▸ Work instructions
Your answer should hold all lines of the entries that include the word "Transmission".

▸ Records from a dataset
* * * * *

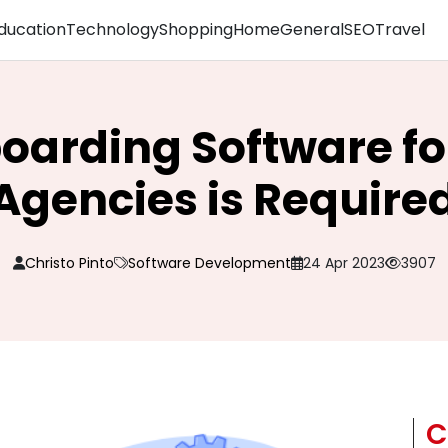
ducation
Technology
Shopping
Home
General
SEO
Travel
arding Software for
Agencies is Require
Christo Pinto
Software Development
24 Apr 2023
3907
C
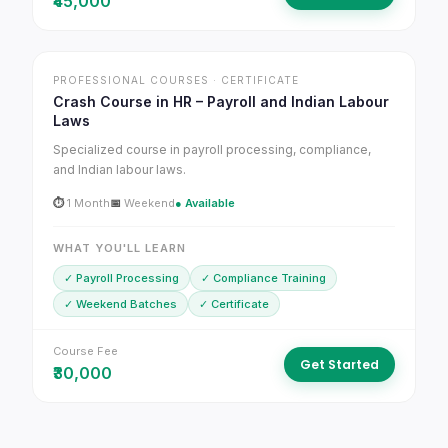
₹45,000
PROFESSIONAL COURSES · CERTIFICATE
Crash Course in HR – Payroll and Indian Labour
Laws
Specialized course in payroll processing, compliance,
and Indian labour laws.
⏱
1 Month
📅
Weekend
● Available
WHAT YOU'LL LEARN
✓ Payroll Processing
✓ Compliance Training
✓ Weekend Batches
✓ Certificate
Course Fee
Get Started
₹30,000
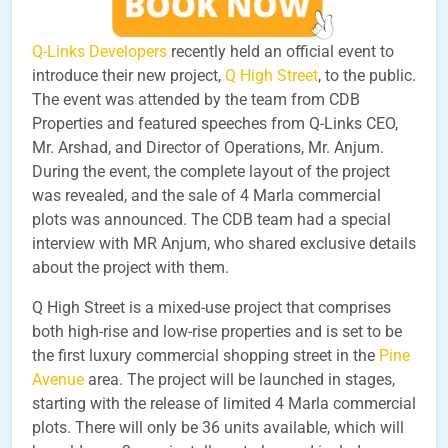
Q-Links Developers
recently held an official event to
introduce their new project,
Q High Street
, to the public.
The event was attended by the team from CDB
Properties and featured speeches from Q-Links CEO,
Mr. Arshad, and Director of Operations, Mr. Anjum.
During the event, the complete layout of the project
was revealed, and the sale of 4 Marla commercial
plots was announced. The CDB team had a special
interview with MR Anjum, who shared exclusive details
about the project with them.
Q High Street is a mixed-use project that comprises
both high-rise and low-rise properties and is set to be
the first luxury commercial shopping street in the
Pine
Avenue
area. The project will be launched in stages,
starting with the release of limited 4 Marla commercial
plots. There will only be 36 units available, which will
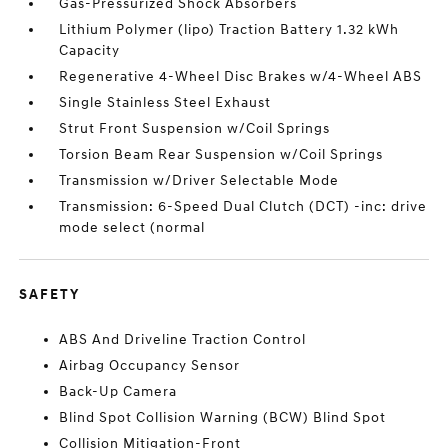
Gas-Pressurized Shock Absorbers
Lithium Polymer (lipo) Traction Battery 1.32 kWh
Capacity
Regenerative 4-Wheel Disc Brakes w/4-Wheel ABS
Single Stainless Steel Exhaust
Strut Front Suspension w/Coil Springs
Torsion Beam Rear Suspension w/Coil Springs
Transmission w/Driver Selectable Mode
Transmission: 6-Speed Dual Clutch (DCT) -inc: drive
mode select (normal
SAFETY
ABS And Driveline Traction Control
Airbag Occupancy Sensor
Back-Up Camera
Blind Spot Collision Warning (BCW) Blind Spot
Collision Mitigation-Front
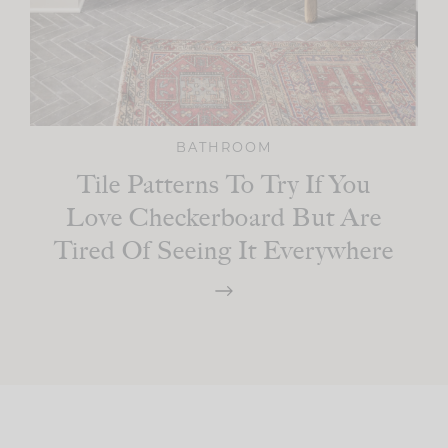
BATHROOM
Tile Patterns To Try If You
Love Checkerboard But Are
Tired Of Seeing It Everywhere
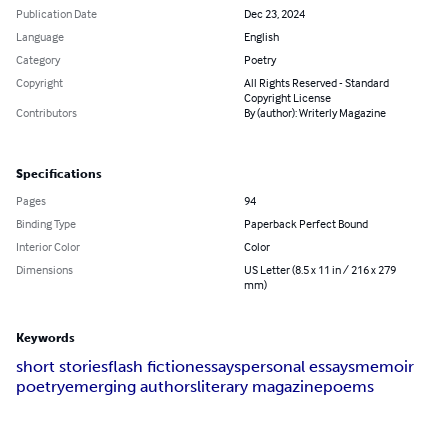
Publication Date
Dec 23, 2024
Language
English
Category
Poetry
Copyright
All Rights Reserved - Standard
Copyright License
Contributors
By (author): Writerly Magazine
Specifications
Pages
94
Binding Type
Paperback Perfect Bound
Interior Color
Color
Dimensions
US Letter (8.5 x 11 in / 216 x 279
mm)
Keywords
short stories
flash fiction
essays
personal essays
memoir
poetry
emerging authors
literary magazine
poems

* * * * *

▸ Reply to the exercise
Transmission w/Driver Selectable Mode
Transmission: 6-Speed Dual Clutch (DCT) -inc: drive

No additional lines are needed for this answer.